Regional anesthesia is an appropriate technique for the patient with scleroderma, particularly those receiving total joint arthroplasty procedures. Insertion of the needle for administration of the regional anesthetic may be difficult because of the patient’s thick skin, but also because of changes in joint mobility produced by the scleroderma. There have been reports of prolonged action of local anesthetics in association with scleroderma, but the etiology and/or clinical significance (if any) have not been demonstrated.
Scleroderma can significantly alter kidney function and result in renal failure. The functionality of the kidneys should be assessed preoperatively. The anesthetist must temper anesthesia drug selection, as well as fluid resuscitation, in accordance with the results of the renal function testing.
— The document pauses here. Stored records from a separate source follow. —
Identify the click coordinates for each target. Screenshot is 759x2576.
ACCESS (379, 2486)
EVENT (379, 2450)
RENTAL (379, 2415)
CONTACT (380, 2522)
The patient with scleroderma may exhibit Raynaud phenomenon as well as sicca syndrome. Both must be accommodated by the anesthetist. The Raynaud phenomenon should be addressed by warming of the ambient room temperature to about 70° F (21° C) administering warmed intravenous fluids, and using a forced-air warming blanket throughout even the shortest surgical procedure. Patients who exhibit a moderate to severe form of Raynaud phenomenon should not have their radial artery catheterized for perioperative blood pressure monitoring because of the heightened risk for digital ischemia. Sicca syndrome causes excessive dryness of mucous membranes. As a result, antisialagogues should be omitted from the patient’s premedication orders. In addition, it is imperative that the patient’s eyes be lubricated and well protected throughout the perioperative period.
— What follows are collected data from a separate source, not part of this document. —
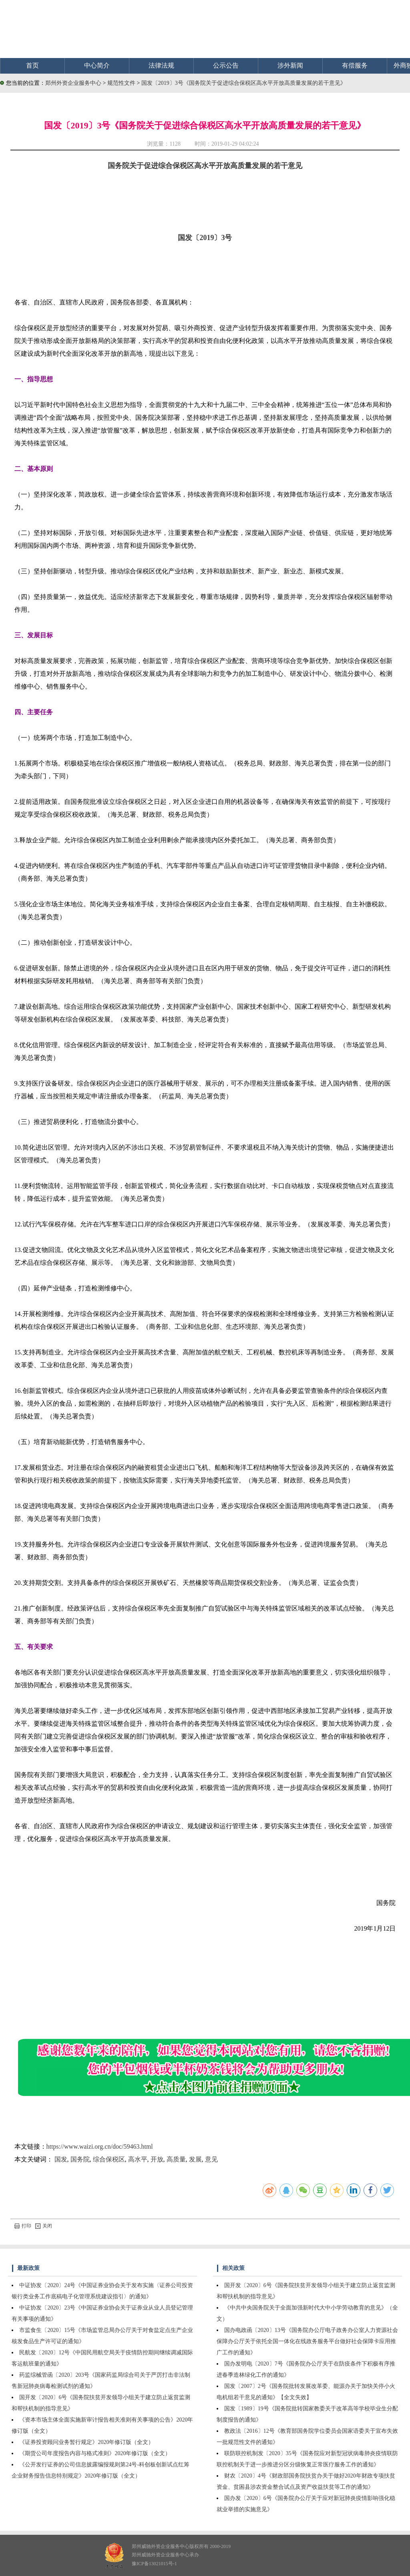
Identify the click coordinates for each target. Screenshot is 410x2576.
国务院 (80, 2159)
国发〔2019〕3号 (205, 238)
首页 (32, 65)
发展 (195, 2159)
Finally, malabsorption syndrome at times accompanies scleroderma as the result of gastrointestinal manifestations of the disease. Malabsorption can result in inadequate synthesis of proteins, such as critical enzymes or clotting factors, or albumin. Inadequate serum proteins can result in greater bioavailability of some anesthesia medications, for which the anesthetist may need to compensate by reducing the dose. In addition, clotting factors may not be produced in appropriate concentrations, in which case the anesthetist should be prepared for greater than normal blood loss for a given surgical procedure. It may be appropriate to order blood typing and screening even for seemingly minor operative procedures, for which such blood work would not normally be necessary.